You can run relion
jobs on the HPC by using the singularity container.
Containers are maintained by NVIDIA.
The tags correspond to the relion version.
| ----- | ------------------------ |
| 3.1.3 | nvcr.io/hpc/relion:3.1.3 |
| 3.1.2 | nvcr.io/hpc/relion:3.1.2 |
| 3.1.0 | nvcr.io/hpc/relion:3.1.0 |
(This is mostly grabbed from NVIDIA)
The examples below use the benchmark data.
This is a very large dataset.
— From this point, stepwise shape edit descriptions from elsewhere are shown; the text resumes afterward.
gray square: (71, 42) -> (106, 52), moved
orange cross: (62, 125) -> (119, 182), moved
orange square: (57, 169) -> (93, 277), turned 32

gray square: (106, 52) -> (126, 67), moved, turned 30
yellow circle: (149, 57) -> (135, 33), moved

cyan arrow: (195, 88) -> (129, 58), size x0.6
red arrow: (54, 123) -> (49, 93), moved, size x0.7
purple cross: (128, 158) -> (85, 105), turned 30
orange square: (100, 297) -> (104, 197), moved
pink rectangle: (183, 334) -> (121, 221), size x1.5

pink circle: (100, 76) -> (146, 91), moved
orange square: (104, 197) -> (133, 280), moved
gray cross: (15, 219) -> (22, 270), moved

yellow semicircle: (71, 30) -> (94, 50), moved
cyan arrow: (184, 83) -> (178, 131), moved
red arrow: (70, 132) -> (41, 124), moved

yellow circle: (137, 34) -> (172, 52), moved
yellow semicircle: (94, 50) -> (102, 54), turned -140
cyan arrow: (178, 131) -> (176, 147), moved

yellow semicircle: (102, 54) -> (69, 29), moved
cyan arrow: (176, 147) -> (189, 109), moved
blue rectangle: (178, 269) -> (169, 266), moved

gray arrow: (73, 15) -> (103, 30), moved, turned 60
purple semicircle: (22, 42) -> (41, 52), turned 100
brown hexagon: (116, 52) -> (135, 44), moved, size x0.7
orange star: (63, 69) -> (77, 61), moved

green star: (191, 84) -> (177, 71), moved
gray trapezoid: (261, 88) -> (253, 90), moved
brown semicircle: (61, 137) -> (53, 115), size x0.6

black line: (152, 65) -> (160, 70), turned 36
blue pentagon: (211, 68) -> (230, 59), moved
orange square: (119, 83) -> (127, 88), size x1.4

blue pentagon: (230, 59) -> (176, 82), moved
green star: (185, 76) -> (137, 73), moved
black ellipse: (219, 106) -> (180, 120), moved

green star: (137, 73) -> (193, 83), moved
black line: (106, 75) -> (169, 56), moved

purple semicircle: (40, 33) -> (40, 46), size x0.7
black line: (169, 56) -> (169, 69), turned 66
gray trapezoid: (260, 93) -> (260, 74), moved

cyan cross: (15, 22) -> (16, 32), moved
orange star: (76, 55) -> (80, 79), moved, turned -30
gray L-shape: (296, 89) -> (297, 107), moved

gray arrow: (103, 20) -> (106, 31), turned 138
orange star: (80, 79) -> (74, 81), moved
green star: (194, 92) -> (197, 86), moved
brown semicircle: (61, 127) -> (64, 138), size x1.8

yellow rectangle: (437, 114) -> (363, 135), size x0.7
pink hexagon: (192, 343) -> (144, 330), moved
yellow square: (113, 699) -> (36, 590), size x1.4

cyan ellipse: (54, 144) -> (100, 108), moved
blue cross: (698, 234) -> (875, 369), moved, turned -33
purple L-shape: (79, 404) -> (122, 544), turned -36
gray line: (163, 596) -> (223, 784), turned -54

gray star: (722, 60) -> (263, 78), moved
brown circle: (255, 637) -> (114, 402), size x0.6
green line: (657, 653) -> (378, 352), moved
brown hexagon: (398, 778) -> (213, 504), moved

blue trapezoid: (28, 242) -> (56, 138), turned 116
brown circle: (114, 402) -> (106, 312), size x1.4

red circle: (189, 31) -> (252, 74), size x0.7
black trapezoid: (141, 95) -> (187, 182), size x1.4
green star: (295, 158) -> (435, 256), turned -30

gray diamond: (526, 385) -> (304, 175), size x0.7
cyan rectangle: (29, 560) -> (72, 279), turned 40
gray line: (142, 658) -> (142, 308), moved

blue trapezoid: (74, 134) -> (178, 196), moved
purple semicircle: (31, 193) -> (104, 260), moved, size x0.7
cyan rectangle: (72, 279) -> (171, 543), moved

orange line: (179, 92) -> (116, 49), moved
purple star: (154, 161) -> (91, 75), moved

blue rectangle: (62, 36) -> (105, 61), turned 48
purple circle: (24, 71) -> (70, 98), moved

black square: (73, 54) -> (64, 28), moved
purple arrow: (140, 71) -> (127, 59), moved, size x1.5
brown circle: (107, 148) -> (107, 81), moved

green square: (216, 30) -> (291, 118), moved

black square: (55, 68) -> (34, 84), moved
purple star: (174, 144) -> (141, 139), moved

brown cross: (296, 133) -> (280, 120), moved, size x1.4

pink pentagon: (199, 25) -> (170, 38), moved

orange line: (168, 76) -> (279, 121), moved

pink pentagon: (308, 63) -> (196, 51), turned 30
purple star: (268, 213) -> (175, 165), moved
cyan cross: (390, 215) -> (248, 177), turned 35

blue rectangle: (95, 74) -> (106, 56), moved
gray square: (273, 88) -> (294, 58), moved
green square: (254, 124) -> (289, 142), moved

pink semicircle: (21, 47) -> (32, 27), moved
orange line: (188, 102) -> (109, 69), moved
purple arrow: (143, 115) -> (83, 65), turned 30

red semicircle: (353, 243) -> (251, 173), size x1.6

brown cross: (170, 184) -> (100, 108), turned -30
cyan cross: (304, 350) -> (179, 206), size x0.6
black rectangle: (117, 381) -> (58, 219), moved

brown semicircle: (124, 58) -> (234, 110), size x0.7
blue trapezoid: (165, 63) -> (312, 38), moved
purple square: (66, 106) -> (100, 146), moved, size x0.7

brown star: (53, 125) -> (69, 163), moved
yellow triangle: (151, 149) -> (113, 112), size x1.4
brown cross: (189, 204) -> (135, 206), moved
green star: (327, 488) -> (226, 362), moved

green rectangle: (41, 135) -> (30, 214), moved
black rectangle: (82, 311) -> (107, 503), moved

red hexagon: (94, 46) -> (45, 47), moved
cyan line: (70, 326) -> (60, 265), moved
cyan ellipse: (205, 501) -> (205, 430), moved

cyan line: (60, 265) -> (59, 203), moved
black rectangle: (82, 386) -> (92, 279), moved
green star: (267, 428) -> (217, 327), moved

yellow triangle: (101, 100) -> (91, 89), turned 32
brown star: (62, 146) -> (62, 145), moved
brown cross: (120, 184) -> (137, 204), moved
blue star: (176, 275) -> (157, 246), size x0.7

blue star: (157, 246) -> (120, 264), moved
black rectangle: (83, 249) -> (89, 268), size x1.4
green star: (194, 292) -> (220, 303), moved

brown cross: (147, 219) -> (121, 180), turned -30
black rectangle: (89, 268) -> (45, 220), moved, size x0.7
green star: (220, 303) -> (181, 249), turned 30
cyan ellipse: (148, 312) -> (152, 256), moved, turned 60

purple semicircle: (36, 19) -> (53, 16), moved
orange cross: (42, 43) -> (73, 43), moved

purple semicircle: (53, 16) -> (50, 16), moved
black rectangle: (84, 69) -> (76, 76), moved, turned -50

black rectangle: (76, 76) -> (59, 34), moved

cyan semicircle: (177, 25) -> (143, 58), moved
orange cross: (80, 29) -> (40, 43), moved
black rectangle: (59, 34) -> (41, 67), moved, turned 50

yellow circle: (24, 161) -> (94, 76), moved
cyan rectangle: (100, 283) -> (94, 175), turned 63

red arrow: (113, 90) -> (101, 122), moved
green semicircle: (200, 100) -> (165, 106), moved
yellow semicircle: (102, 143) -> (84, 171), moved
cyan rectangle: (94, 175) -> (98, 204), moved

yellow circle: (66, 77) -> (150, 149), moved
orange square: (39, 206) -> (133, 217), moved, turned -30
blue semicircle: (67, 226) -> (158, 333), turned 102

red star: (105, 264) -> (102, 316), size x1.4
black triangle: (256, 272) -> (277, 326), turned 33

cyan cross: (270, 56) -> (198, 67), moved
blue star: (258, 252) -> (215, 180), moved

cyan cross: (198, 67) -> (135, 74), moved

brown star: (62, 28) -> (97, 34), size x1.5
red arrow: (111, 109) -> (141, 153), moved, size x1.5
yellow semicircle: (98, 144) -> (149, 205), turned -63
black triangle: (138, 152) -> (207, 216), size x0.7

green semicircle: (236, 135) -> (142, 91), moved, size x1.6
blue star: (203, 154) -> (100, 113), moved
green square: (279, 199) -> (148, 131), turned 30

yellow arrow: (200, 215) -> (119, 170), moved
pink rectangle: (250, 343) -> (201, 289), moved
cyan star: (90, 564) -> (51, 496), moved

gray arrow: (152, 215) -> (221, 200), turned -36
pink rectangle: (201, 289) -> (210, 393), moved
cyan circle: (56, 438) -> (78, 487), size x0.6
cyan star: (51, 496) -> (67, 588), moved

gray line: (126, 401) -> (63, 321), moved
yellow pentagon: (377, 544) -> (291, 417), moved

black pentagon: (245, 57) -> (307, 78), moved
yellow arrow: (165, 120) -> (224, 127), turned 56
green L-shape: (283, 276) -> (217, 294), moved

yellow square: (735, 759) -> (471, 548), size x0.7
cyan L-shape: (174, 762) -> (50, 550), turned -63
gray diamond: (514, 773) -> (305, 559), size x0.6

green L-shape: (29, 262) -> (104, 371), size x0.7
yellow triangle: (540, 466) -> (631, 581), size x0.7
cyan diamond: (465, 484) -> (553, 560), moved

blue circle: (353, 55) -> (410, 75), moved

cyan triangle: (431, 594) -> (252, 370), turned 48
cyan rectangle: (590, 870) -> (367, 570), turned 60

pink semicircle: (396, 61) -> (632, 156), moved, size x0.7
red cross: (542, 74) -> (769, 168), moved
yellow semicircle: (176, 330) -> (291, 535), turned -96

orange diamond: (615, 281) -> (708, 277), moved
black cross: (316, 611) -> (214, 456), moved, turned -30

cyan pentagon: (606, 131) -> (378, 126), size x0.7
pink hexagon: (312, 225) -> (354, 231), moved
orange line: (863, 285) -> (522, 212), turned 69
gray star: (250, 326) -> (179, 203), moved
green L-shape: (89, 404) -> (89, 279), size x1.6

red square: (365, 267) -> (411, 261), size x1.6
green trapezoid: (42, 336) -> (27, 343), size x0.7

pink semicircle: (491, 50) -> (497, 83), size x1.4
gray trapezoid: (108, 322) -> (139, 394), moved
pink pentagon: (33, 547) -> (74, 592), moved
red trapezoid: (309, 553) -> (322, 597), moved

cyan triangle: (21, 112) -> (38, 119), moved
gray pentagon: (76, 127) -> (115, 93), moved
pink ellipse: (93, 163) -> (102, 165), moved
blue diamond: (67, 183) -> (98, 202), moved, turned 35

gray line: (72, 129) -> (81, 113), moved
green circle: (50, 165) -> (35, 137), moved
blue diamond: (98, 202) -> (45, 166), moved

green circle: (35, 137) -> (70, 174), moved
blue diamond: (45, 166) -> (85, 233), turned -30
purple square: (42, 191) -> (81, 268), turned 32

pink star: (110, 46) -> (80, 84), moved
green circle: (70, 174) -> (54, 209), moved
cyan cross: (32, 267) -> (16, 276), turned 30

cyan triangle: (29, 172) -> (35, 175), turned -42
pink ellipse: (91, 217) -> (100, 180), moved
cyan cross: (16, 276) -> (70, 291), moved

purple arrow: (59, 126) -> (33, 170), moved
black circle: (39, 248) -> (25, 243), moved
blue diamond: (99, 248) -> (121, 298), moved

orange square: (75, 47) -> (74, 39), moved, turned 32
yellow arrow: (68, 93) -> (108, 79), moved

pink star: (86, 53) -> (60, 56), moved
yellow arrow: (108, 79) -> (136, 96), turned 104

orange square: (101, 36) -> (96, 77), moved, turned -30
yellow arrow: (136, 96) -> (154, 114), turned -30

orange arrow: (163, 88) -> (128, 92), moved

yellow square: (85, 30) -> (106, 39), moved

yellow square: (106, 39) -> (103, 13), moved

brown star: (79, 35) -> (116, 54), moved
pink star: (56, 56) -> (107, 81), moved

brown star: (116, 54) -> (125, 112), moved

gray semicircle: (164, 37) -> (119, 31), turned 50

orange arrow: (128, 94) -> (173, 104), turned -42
You may want to submit this as a job.
# get the data
wget ftp://ftp.mrc-lmb.cam.ac.uk/pub/scheres/relion_benchmark.tar.gz
tar -xzvf relion_benchmark.tar.gz
export BENCHMARK_DIR=$PWD/relion_benchmark
cd ${BENCHMARK_DIR}
wget https://gitlab.com/NVHPC/ngc-examples/-/raw/master/relion/single-node/run_relion.sh
chmod +x run_relion.sh
This uses the benchmark data up above.
If you need a job that has access to GPUs you'll need to submit it to a queue that has GPU nodes. These are nodes that begin with g
or p
.
#!/usr/bin/env bash
# submit-relion.sh
#############################################
# run this script as ./submit-relion.sh
#############################################
#SBATCH --time 04:00:00
#SBATCH --exclusive
#SBATCH --partition gpu-single-g5
#SBATCH --constraint g5xlarge
export SINGULARITY_BIND="/shared:/shared,/apps:/apps"
export PWD=$(pwd)
export IMAGE="docker://nvcr.io/hpc/relion:3.1.3"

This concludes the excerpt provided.